Italian photographer Francesco Vezzola opens up about liquefying spinach to create a pastel-hued body of work
In an attempt to escape the seemingly never-ending winter blues, and to herald the official beginning of spring in exactly one month’s time, we present Colortubs, a series of analogue photographs depicting women bathing in coloured water. The artist behind these images is Italian photographer Francesco Vezzola, whose practice makes a strong case for finding inspiration in the spontaneity of everyday life. Colortubs emerged after he instinctively brought his analogue camera along to shoot with a model. Having indulged an impulse to shoot Sarah in a bathtub full of water, Vezzola – for no apparent reason – decided to add some pink colouring to it, and an entire photographic series soon followed: “The idea behind it was to capture a raw feeling, a pure sensation of an instant,” he explains.
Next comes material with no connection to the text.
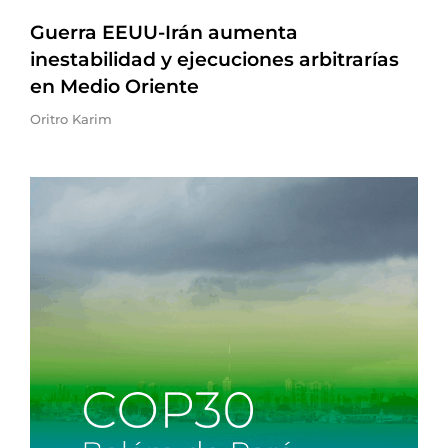
Guerra EEUU-Irán aumenta
inestabilidad y ejecuciones arbitrarías
en Medio Oriente
Oritro Karim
Some of the women portrayed are friends of the artist, and some are models he had worked with on previous projects. As the series emerged out of a concept relating to spontaneity, the artist only used natural ingredients to tint the bathwater with pastel hues: “It took a bit of experimenting in my kitchen to understand how to liquefy spinach or how to not curdle milk once I added tomato juice,” he explains. The colours were tailor-made to match the characteristics of each of his subjects, “the colour of Katharina’s eyes is the same as the green of the water she is floating in,” he says, for example, while for Jillian, Vezzola used oat milk to respect her vegan principles. There’s a meditative serenity to the resulting images, created either by the bathing process itself – which calls to mind Elizabeth Taylor’s decadent routine in 1963 spectacular Cleopatra – or by the analogue process by which they were made. A soothing start to the week indeed.